Выбрать главу

— Зачем это? — удивился здоровяк Шильд, не понимая действий коммандора Граффа.

— Проверка. — спокойно ответил начальник тюрьмы. — Если заснёт, значит всё нормально, а вот если здохнет… Тогда вы отправитесь вслед ей, причём немедленно! Я хочу быть уверенным что вся эта бойня, на мой взгляд откровенно безссмысленная и перевозка, столь опасного преступника из узилища, где он двадцать лет находился под достойной опекой — не являются государственной изменой. Собака спит — значит перевозка Руфуса реальна и просто у кого из наших большеголовых начальников, в столице, появился в голове очередной странный план. Мертва — вы преступники и убийцы, которые хотят прикрыться мною при расследовании этого преступления и специально прибыли для убийства Руфуса, что запрещал, как мог, уже умерший наш великий правитель. Смерть пса — станет вашим приглашением на казнь…

Шильд с Марком ошалело уставились на собаку которая жадно лакала молоко с настойкой, хотя ранее и долго принюхивалась к выданной ей порции странного смешанного пойла.

Оба агента боялись что взяли не ту, подготовленную им аптекарями Дезидерия, жидкость и в случае ошибки могут быть перебиты телохранителями Граффа буквально через пять минут, и это ещё в хорошем, для них, случае.

Через несколько долгих минут псина стала зевать, потом потягиваться и наконец, сделав несколько медленных шагов и почти описав короткий круг вокруг миски — улеглась на траве где ярко светило солнышко и стала сопеть.

Подождали ещё пять минут. Графф слегка пнул собаку сапогом, но та лишь фыркнула и отвернула голову в противоположную сторону.

— Спит! Не умирает или что подобное — спит! — подытожил увиденное коммандор Графф. — Господа гонцы прошу прощения, проверка в нашем деле была обязательной.

Шестёрка его телохранителей, что ранее выстроились угрожающим с виду полукругом сразу за спинами агентов Дезидерия, лишь невозмутимо пожала плечами и отправились выносить огромный ящик, в который скоро следовало перенести спящего Руфуса и заперев старика в нём, в дальнейшем закрыть ещё и в огромной карете на шести колёсах, с решётками на окошках.

Сам начальник тюрьмы поднялся в свой, вонявший всё ещё блевотиной, кабинет на самом верху башни, вытащил из тайного железного шкафа кувшин с густым вином и влил в него половину бутыли, что получил от прибывших «как бы имперских» гонцов.

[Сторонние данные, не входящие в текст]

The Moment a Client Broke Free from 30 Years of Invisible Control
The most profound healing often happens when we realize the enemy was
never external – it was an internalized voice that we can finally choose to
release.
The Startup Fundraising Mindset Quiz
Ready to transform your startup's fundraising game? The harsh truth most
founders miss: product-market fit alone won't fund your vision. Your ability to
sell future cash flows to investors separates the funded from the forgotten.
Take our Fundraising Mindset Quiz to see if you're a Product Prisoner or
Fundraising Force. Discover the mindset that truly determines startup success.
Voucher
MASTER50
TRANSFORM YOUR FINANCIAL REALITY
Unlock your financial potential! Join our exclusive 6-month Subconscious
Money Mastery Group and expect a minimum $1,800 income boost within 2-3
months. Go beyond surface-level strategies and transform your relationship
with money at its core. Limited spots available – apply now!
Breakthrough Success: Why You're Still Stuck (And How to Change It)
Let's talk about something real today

Спустившись на кухню, при тюрьме, он обнаружил там немного копчённого мяса, овощи, сыр и взяв всё это с собой — направился в камеру к единственному своему арестанту, которого строго стерёг много лет.

Старик пленник несказанно обрадовался внезапному и незапланированному приходу главного человека в его узилище: с ним можно было интересно побеседовать, как равный с равным, и тот всегда приносил какие новые вкусности, которыми с удовольствием баловал своего пленника.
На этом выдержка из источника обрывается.